Different cultures, different geographies, different
needs, tastes, flavours and habits all influence what
their consumers eat and drink. So, it’s vital that they
have local knowledge and local experience.
*Affordable products
For lower-income consumers in many countries, Nestlé
is marketing a range of products at affordable prices.
Although low in cost, they provide a balanced diet by
compensating for local dietary deficiencies, and combine
good taste with convenience and relevant nutrition.
*Contributing to nutrition, health and wellness
Many Nestlé products are naturally beneficial from a
nutritional point of view. They include breakfast cereals,
milk and dairy products and bottled waters, all of which
are also excellent carriers of Branded Active Benefits.

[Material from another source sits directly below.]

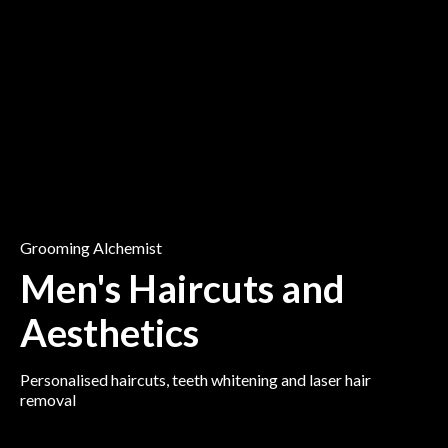
Grooming Alchemist
Men's Haircuts and
Aesthetics
Personalised haircuts, teeth whitening and laser hair
removal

In a balanced diet, these enjoyable and sometimes
indulgent products definitely have a role to play. Nestlé
makes sure they have plenty of healthy exercise, but then
a modest amount of “mainly-for-pleasure” foods can also
be part of Good Food, Good Life. They are applying
nutritional expertise to these products as well. For
example, Dreyer’s Slow Churned and Häagen-Dazs Light ice
creams use proprietary technology to deliver the same, or
even better taste than regular ice cream, but with half
the fat and a third fewer calories. In confectionery, they
have introduced many sugar-free products, including Polo,
as well as lower sugar content in products such as Kit
Kat Light.
*Ensuring quality and food safety
Every
Nestlé
factory
has
a
laboratory
that
systematically analyses raw materials and ingredients.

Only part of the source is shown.